_Work to complete_:
One number is the whole answer: the tally of lines in the records below that contain "Brasov".

_Given entries_:
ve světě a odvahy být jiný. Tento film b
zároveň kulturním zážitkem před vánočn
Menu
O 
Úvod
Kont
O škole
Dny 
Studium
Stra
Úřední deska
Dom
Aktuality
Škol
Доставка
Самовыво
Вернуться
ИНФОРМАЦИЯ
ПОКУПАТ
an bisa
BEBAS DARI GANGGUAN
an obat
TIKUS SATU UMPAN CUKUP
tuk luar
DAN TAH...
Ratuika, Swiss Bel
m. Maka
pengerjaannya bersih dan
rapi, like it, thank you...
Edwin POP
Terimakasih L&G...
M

* * *

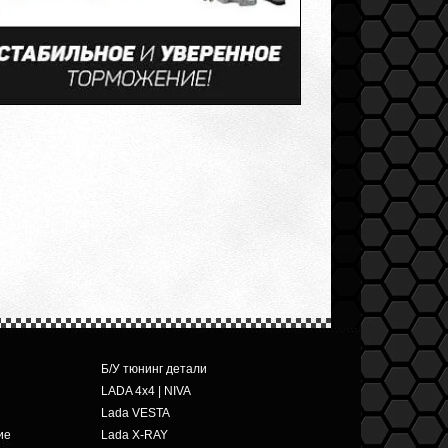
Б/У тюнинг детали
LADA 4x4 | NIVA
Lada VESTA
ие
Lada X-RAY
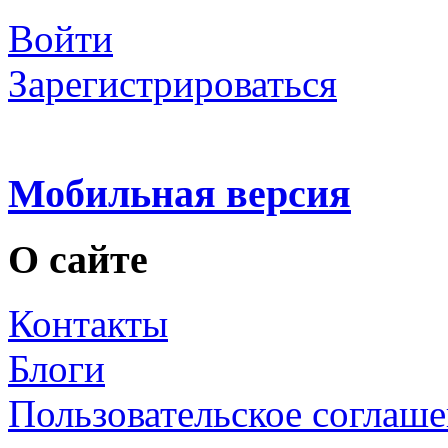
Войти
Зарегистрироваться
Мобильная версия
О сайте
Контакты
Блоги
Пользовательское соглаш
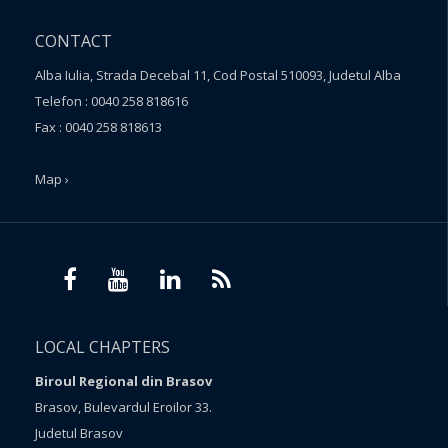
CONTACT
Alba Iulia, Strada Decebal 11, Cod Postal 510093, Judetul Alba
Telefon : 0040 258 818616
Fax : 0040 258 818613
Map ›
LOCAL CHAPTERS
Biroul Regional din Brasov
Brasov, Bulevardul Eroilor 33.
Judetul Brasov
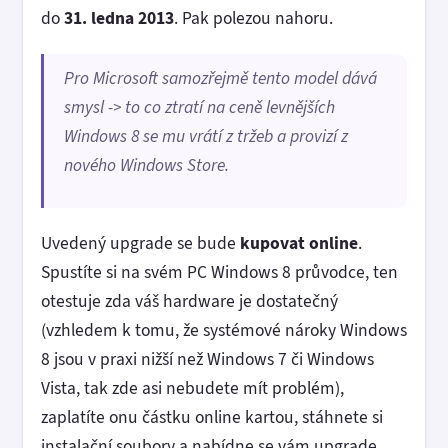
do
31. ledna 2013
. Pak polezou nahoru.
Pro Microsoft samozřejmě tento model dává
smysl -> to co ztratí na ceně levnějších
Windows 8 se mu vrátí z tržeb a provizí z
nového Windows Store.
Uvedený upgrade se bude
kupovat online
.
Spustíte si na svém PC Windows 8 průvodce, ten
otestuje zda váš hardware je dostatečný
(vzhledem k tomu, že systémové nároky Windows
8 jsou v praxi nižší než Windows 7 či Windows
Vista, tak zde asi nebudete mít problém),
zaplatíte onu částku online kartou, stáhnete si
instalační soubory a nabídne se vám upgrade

---

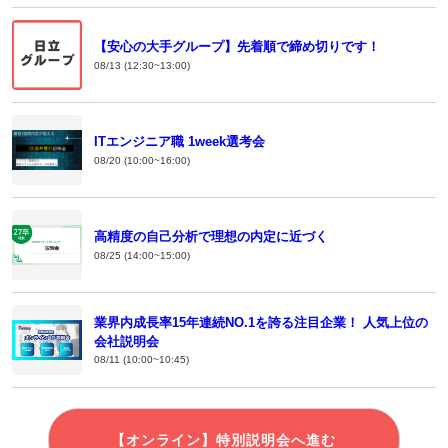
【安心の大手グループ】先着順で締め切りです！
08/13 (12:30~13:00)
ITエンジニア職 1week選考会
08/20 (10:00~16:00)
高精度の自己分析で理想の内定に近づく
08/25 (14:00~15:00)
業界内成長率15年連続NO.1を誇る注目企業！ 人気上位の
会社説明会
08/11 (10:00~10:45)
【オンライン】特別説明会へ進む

_Result below_:
3